La banquette -lit date de 1953. 20 ans plus tard, les temps ont changé, lles moeurs et e sens du confort aussi. Le plastique permet des formes nouvelles, les courbes remplacent les lignes droites. Voici le canapé nuage dans lequel on se love. Dans lequel on se vautre.


Pourtant, malgré la douceur des lignes et la tentation du confort, le siège que je préfère, c'est le tout premier fauteuil dessiné par Pierre Paulin, J'aime son petit côté artisanal, genre "je l'ai fait moi-même". Et si la courbe est bonne, il est certainement très confortable. Mais je ne l'ai pas essayé. 


 



 

16 septembre 2026

Federica Manzon, Retour à Trieste


Il faut un peu de patience pour apprécier le premier roman traduit en français de Federica Manzon. Parce qu'il n'est pas franchement linéaire; l'intrigue en effet procède par à coups, fait des allers-retours entre l'enfance et l'âge adulte, mais surtout entre deux pays. Trieste est une ville frontière, encore italienne mais si proche de l'Europe de l'Est que ce qui se passe du côté de la Yougoslavie a forcément des répercussions de l'autre côté. D'autant que les personnages ne cessent de passer la frontière, une frontière apparemment très poreuse, alors même que la guerre est sur le point d'éclater. La guerre et surtout le pays puisque l'autrice situe son roman dans les années 90. 

Comprendre comment  et pourquoi commencent les guerres n'a rien d'évident. Grandir dans cet environnement trouble et comprendre qui on est, n'a rien d'évident non  plus. Mais le parralèle entre les deux situations est forcément intéressant, et fonctionne uin peu comme une métaphore. La complexité de la situation personnelle d'Alma, le personnage principal, est à l'image de la complexité de la situation politique. 

Pour dire une ville entre deux mondes, pour faire vivre des personnages entre deux périodes de leur vie, il n'était pas possible de faire avancer le livre en ligne droite, il fallait jongler entre plusieurs points de vue, expliquer parfois, suggérer souvent et laisser des points dans l'ombre ; un entreprise difficile, mais finalement réussie. 

Atmosphère arlésienne


Le bar de l'hôtel du Forum

15 septembre 2026

Arles 2026, Clément Cogitore


 

À partir de centaines d’heures d’images amateurs tournées en Europe et aux États-Unis pendant les Trente Glorieuses, complétées par des séquences générées par IA, Clément Cogitore signe un film dystopique sur la mémoire collective et pose une question vertigineuse : que choisissons-nous de conserver ou d’effacer ? 

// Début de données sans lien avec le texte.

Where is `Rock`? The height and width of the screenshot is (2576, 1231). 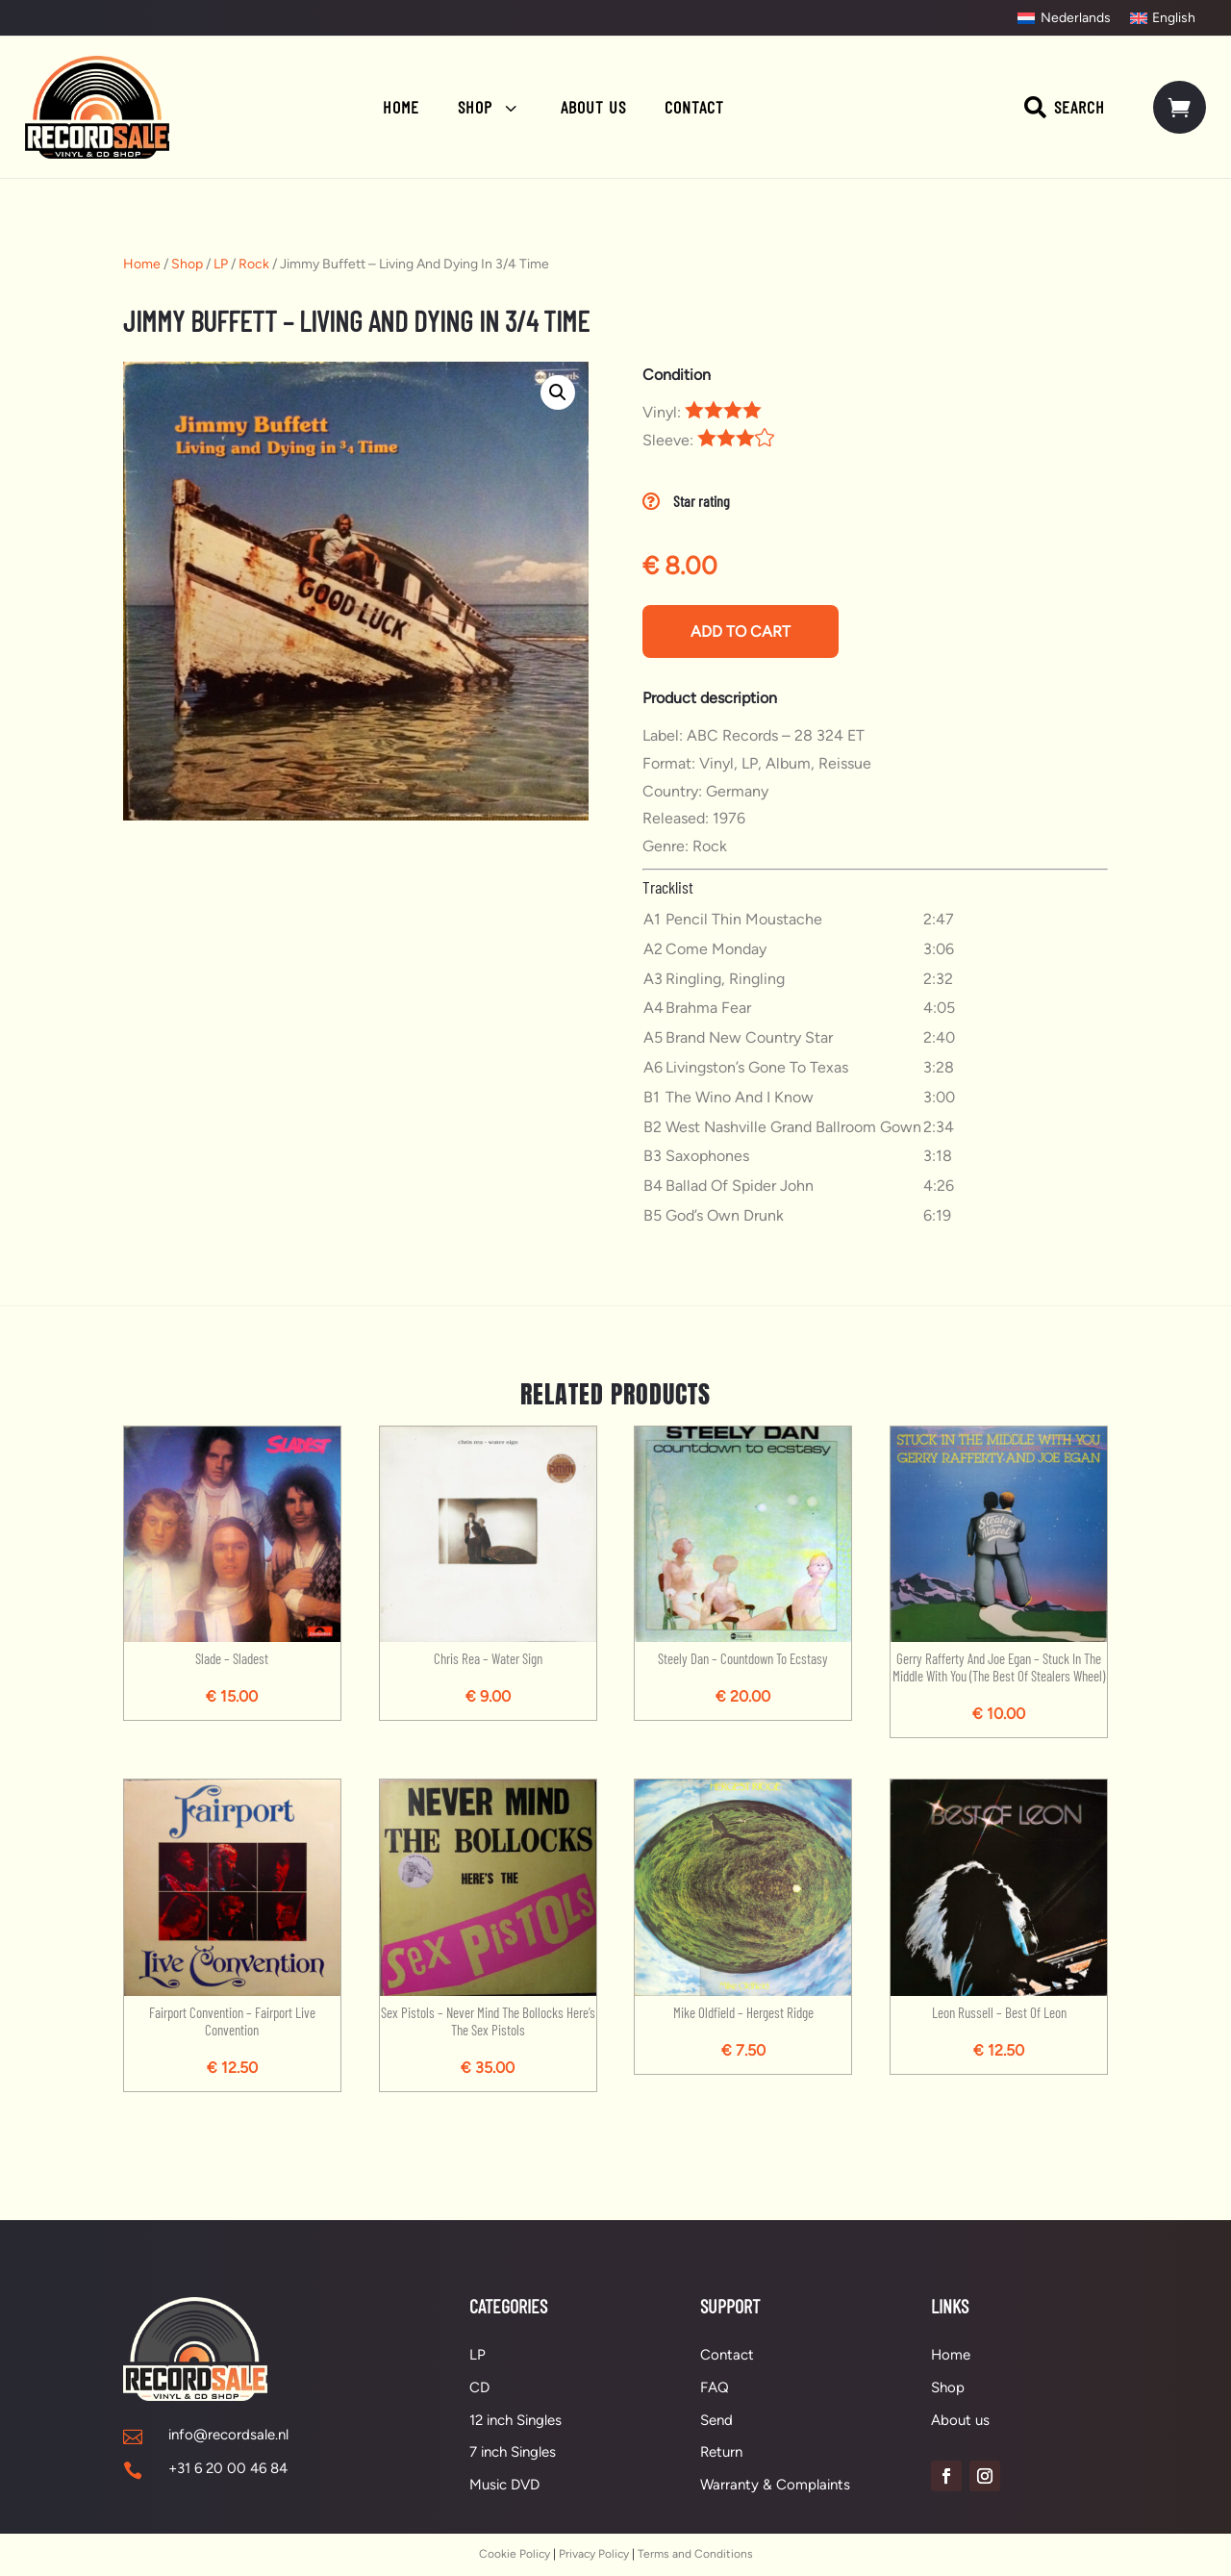 Rock is located at coordinates (254, 264).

Clément Cogitore, cinéaste, plasticien, metteur en scène est passablement connu :  le ballet hip-hop des Indes galantes, Braguino, Goutte d'or, c'est lui ... et maintenant Memory Palace. Un objet inclassable, qui tient plus du cinéma que de la photographie proprement dite. Photos, vidéos, archives visuelles... on reste assis, subjugué par le déroulé des images accompagnées de citations, de courts textes. Il y est question de souvenirs, personnels ou partagés, d'images d'archives, de rêves, d'oubli aussi... On ne sait trop quoi penser, on cherche un fil directeur, on se souvient de La Jetée de Chris Marker, du travail de Resnais sur la mémoire, à Duras peut-être. .. Fin de la séance. Il faut quitter la salle. Laisser la place aux suivants en se disant que peut-être on cernerait mieux le propos si on pouvait revoir le film. A moins que les impressions soient suffisamment fortes pour se passer d'explications, pour oublier le besoin de rationalité et rester dans le flou, parce qu'après tout, les souvenirs comme la mémoire des images sont toujours un peu vagues et imprécis.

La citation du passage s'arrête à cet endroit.